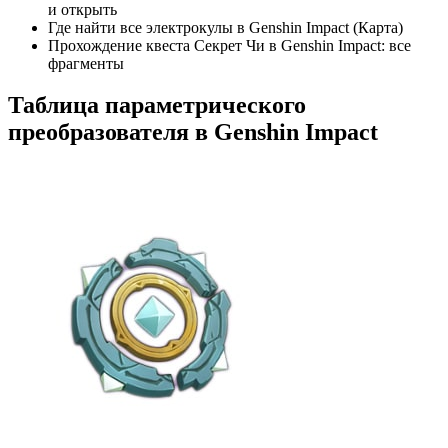
и открыть
Где найти все электрокулы в Genshin Impact (Карта)
Прохождение квеста Секрет Чи в Genshin Impact: все
фрагменты
Таблица параметрического
преобразователя в Genshin Impact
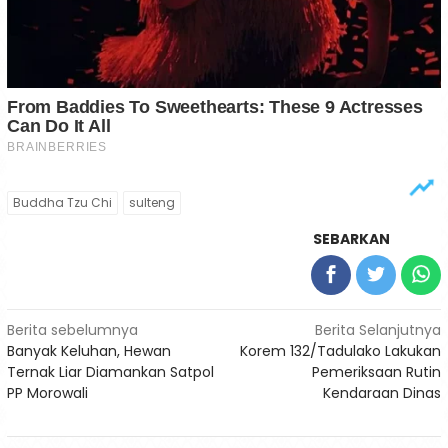
Buddha Tzu Chi
sulteng
SEBARKAN
Navigasi
Berita sebelumnya
Berita Selanjutnya
Banyak Keluhan, Hewan
Korem 132/Tadulako Lakukan
pos
Ternak Liar Diamankan Satpol
Pemeriksaan Rutin
PP Morowali
Kendaraan Dinas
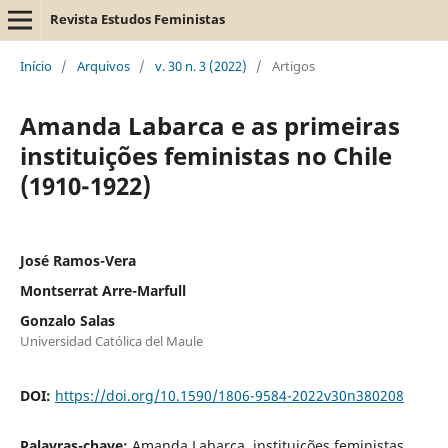
Revista Estudos Feministas
Início
/
Arquivos
/
v. 30 n. 3 (2022)
/
Artigos
Amanda Labarca e as primeiras
instituições feministas no Chile
(1910-1922)
José Ramos-Vera
Montserrat Arre-Marfull
Gonzalo Salas
Universidad Católica del Maule
DOI:
https://doi.org/10.1590/1806-9584-2022v30n380208
Palavras-chave:
Amanda Labarca, instituições feministas,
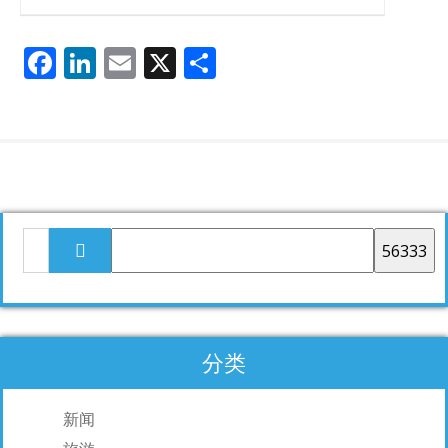
F
Li
E
X
分
ac
n
m
享
e
k
ai
b
e
l
o
dI
o
n
k
分类
新闻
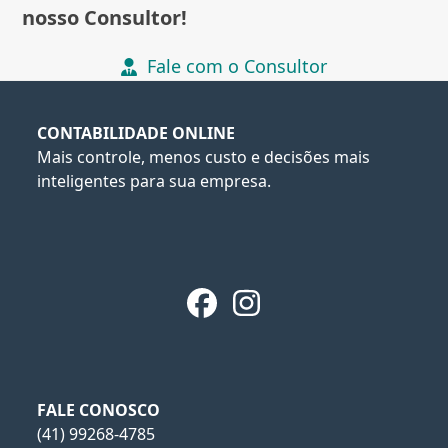
nosso Consultor!
Fale com o Consultor
CONTABILIDADE ONLINE
Mais controle, menos custo e decisões mais
inteligentes para sua empresa.
Facebook
Instagram
FALE CONOSCO
(41) 99268-4785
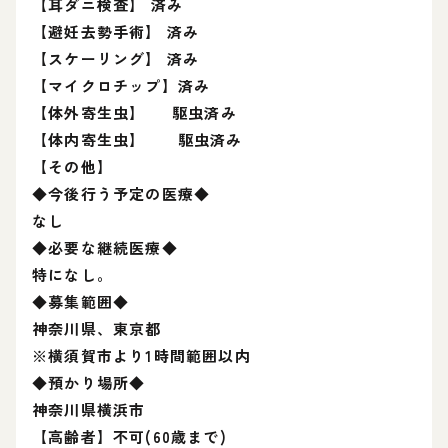
【耳ダニ検査】 済み
【避妊去勢手術】 済み
【スケーリング】 済み
【マイクロチップ】済み
【体外寄生虫】 駆虫済み
【体内寄生虫】 駆虫済み
【その他】
◆今後行う予定の医療◆
なし
◆必要な継続医療◆
特になし。
◆募集範囲◆
神奈川県、東京都
※横須賀市より1時間範囲以内
◆預かり場所◆
神奈川県横浜市
【高齢者】不可(60歳まで)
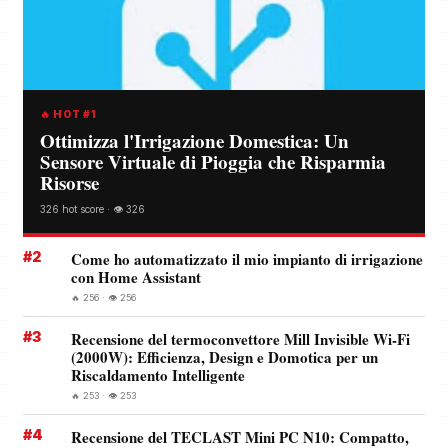
🔥 HOT #1
Ottimizza l'Irrigazione Domestica: Un
Sensore Virtuale di Pioggia che Risparmia
Risorse
326 hot score · 👁️ 326
#2
Come ho automatizzato il mio impianto di irrigazione
con Home Assistant
🔥 256 · 👁️ 256
#3
Recensione del termoconvettore Mill Invisible Wi-Fi
(2000W): Efficienza, Design e Domotica per un
Riscaldamento Intelligente
🔥 253 · 👁️ 253
#4
Recensione del TECLAST Mini PC N10: Compatto,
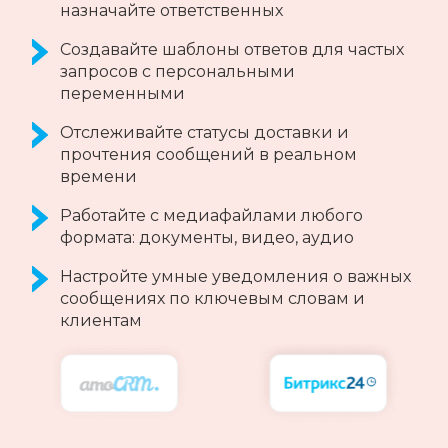
Telegram-каналов и отвечайте на них из
CRM
Создавайте черные и белые списки
каналов и групп
Все возможности Telegram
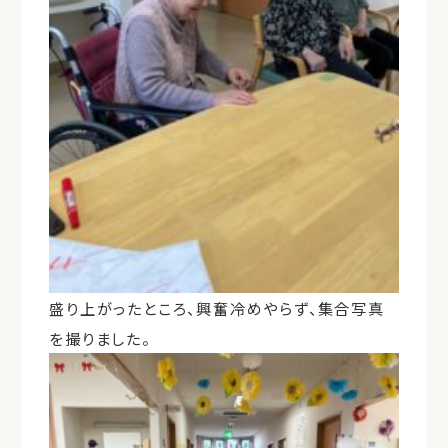
盛り上がったところ、興奮冷めやらず、集合写真
を撮りました。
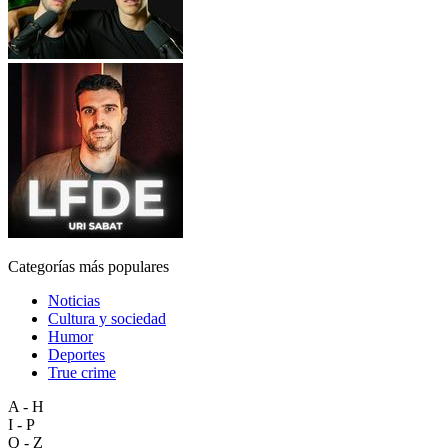
Categorías más populares
Noticias
Cultura y sociedad
Humor
Deportes
True crime
A - H
I - P
Q - Z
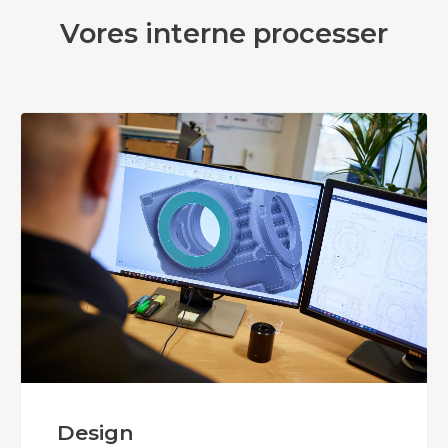
Vores interne processer
Design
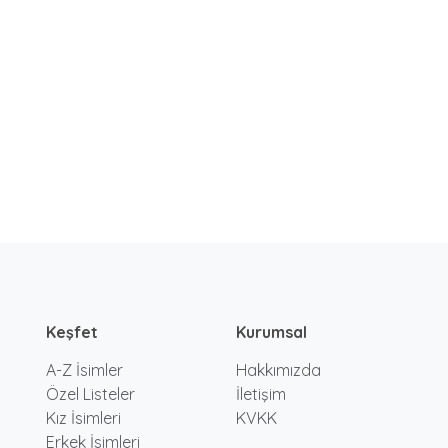
Keşfet
Kurumsal
A-Z İsimler
Hakkımızda
Özel Listeler
İletişim
Kız İsimleri
KVKK
Erkek İsimleri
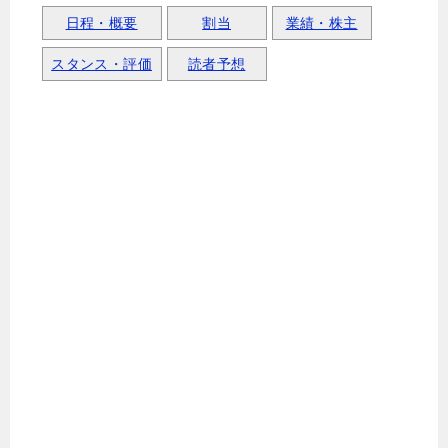
日程・概要
割当
業績・株主
スタンス・評価
読者予想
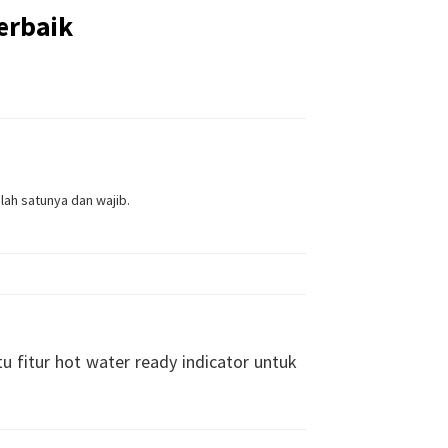
erbaik
alah satunya dan wajib.
u fitur hot water ready indicator untuk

********************

_What needs to be done:_
Lines are to be repeated exactly from the one that contains "alah satunya dan wajib." through the last line of the listing, with both ends kept and no others added.

_Answer to this task:_
alah satunya dan wajib.
u fitur hot water ready indicator untuk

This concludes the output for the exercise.